アーチャー対戦車自走砲
| 性能諸元 | |
|---|---|
| 全長 | 6.7 m |
| 車体長 | 5.4 m |
| 全幅 | 2.76 m |
| 全高 | 2.25 m |
| 重量 | 15 t |
| 懸架方式 | コイルスプリング |
| 速度 | 32 km/h |
| 行動距離 | 140 km |
| 主砲 | 76.2mm 17ポンド砲 × 1 |
| 副武装 | ブレン軽機関銃 × 1 |
| 装甲 | 14 - 60 mm |
| エンジン | GMC 6-71 192 馬力 |
| 乗員 | 4 名 |
アーチャー対戦車自走砲(アーチャーたいせんしゃじそうほう)、17ポンド自走砲アーチャー(英語:Self Propelled 17pdr, Valentine, Mk I, Archer)は第二次世界大戦中のイギリスでバレンタイン歩兵戦車のシャーシを元に開発された対戦車自走砲である。
開発と設計[編集]
17ポンド砲は優れた能力を有する対戦車砲だった。一方で、サイズ・重量ともにかさんだために戦場での移動には車両による牽引が必要であり、防御戦はともかくとして攻勢の際に真価を発揮させることは難しかった。そのため、17ポンド砲を車両に搭載し機動力を持たせる試みがなされることとなった。台車としては、生産継続中であるにもかかわらず新兵器の登場により急速に旧式化しつつあったバレンタイン歩兵戦車が選ばれた。同時に、チャレンジャーやシャーマン・ファイアフライといった17ポンド砲搭載戦車の開発も急がれた。

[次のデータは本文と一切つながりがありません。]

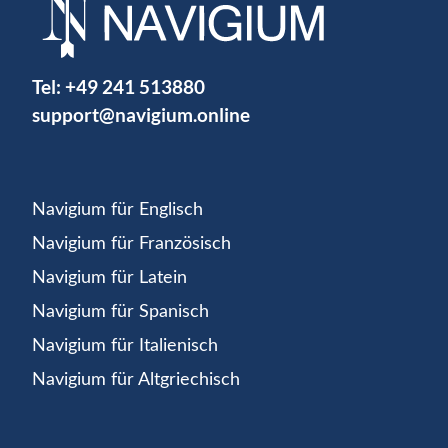
Tel:
+49 241 513880
support@navigium.online
Navigium für Englisch
Navigium für Französisch
Navigium für Latein
Navigium für Spanisch
Navigium für Italienisch
Navigium für Altgriechisch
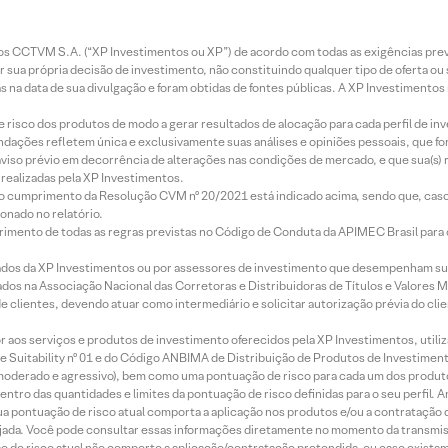
entos CCTVM S.A. (“XP Investimentos ou XP”) de acordo com todas as exigências p
r sua própria decisão de investimento, não constituindo qualquer tipo de oferta ou
s na data de sua divulgação e foram obtidas de fontes públicas. A XP Investimentos
e risco dos produtos de modo a gerar resultados de alocação para cada perfil de inv
mendações refletem única e exclusivamente suas análises e opiniões pessoais, que 
aviso prévio em decorrência de alterações nas condições de mercado, e que sua(s)
realizadas pela XP Investimentos.
lo cumprimento da Resolução CVM nº 20/2021 está indicado acima, sendo que, caso 
onado no relatório.
imento de todas as regras previstas no Código de Conduta da APIMEC Brasil para o 
ados da XP Investimentos ou por assessores de investimento que desempenham sua
os na Associação Nacional das Corretoras e Distribuidoras de Títulos e Valores 
de clientes, devendo atuar como intermediário e solicitar autorização prévia do cl
idor aos serviços e produtos de investimento oferecidos pela XP Investimentos, uti
 Suitability nº 01 e do Código ANBIMA de Distribuição de Produtos de Investimen
r, moderado e agressivo), bem como uma pontuação de risco para cada um dos produ
ntro das quantidades e limites da pontuação de risco definidas para o seu perfil. A
 sua pontuação de risco atual comporta a aplicação nos produtos e/ou a contratação
jada. Você pode consultar essas informações diretamente no momento da transmissã
ação de risco atual não comporte a aplicação/contratação pretendida, ou caso exista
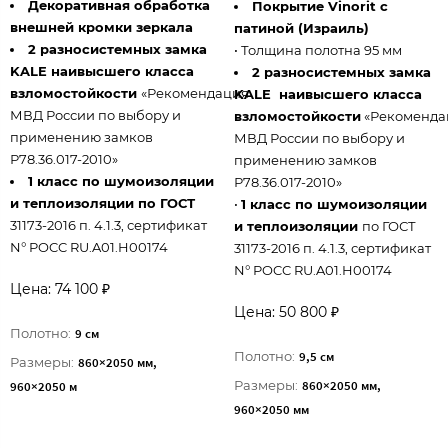
Декоративная обработка
Покрытие Vinorit с
внешней кромки зеркала
патиной (Израиль)
2 разносистемных замка
• Толщина полотна 95 мм
KALE наивысшего класса
2 разносистемных замка
взломостойкости
«Рекомендация
KALE наивысшего класса
МВД России по выбору и
взломостойкости
«Рекоменда
применению замков
МВД России по выбору и
Р78.36.017-2010»
применению замков
1 класс по шумоизоляции
Р78.36.017-2010»
и теплоизоляции по ГОСТ
•
1 класс по шумоизоляции
31173-2016 п. 4.1.3, сертификат
и теплоизоляции
по ГОСТ
N° POCC RU.A01.H00174
31173-2016 п. 4.1.3, сертификат
N° POCC RU.A01.H00174
Цена: 74 100 ₽
Цена: 50 800 ₽
Полотно:
9 см
Полотно:
9,5 см
Размеры:
860×2050 мм,
Размеры:
860×2050 мм,
960×2050 м
960×2050 мм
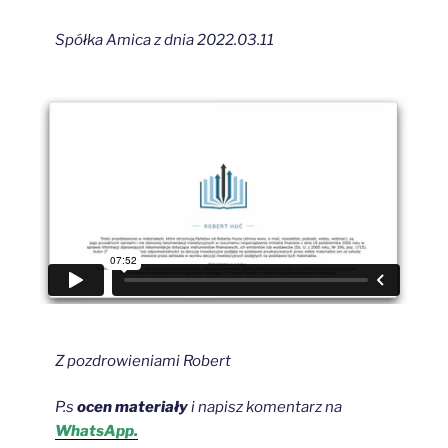
Spółka Amica z dnia 2022.03.11
Z pozdrowieniami Robert
P.s
ocen materiały
i napisz
komentarz na
WhatsApp.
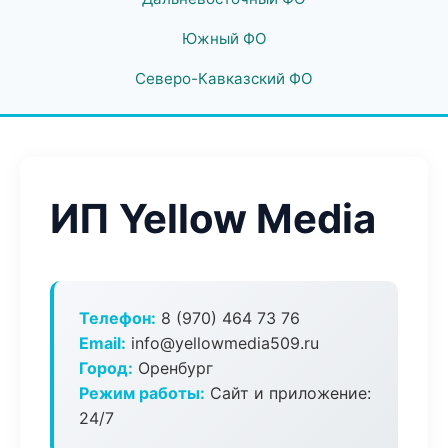
Южный ФО
Северо-Кавказский ФО
ИП Yellow Media
Телефон:
8 (970) 464 73 76
Email:
info@yellowmedia509.ru
Город:
Оренбург
Режим работы:
Сайт и приложение:
24/7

バレンタイン歩兵戦車は比較的小型の車両であり、17ポンド砲を砲塔に搭載することは不可能だった。代わりに砲塔のあった部分に背の低い単純な形状のオープントップ式戦闘室が設けられ、車体の後方へ向けて主砲が取り付けられた。この主砲配置のため全長を短く抑えることができたが、主砲を発射すると砲尾が操縦席部分まで後座する欠陥があった。
当初、主砲を後ろ向きに配したことで運用上の制約が生じると思われていたが、このことはむしろ長所となり得ることが判明した。すなわち、敵に攻撃を加えた後に、退避していた操縦員が座席に戻る時間が必要とはいえ、車体の向きを変えることなく迅速に別の射撃位置に移動することが可能だったのである。その低姿勢と相まってアーチャー対戦車自走砲は優れた待ち伏せ兵器として威力を発揮できた。
運用[編集]
アーチャーの生産は1943年中ごろに開始され、1944年10月に実戦配備、以降は西部戦線やイタリア戦線で戦った。戦争終了時点での生産数は655両だった。アーチャーは自走砲に分類され、騎兵隊や王立戦車連隊ではなく王立砲兵連隊が運用した。3インチ自走砲ウルヴァリンや派生系の17ポンド自走砲アキリーズも同様に砲兵の管轄にあった。
第二次世界大戦後に一部の車両はエジプト軍によっても運用された。
残存車両はイスラエルのYad La-Shiryon博物館、オランダのOverloon戦争博物館、イギリスのボビントン戦車博物館で展示されている。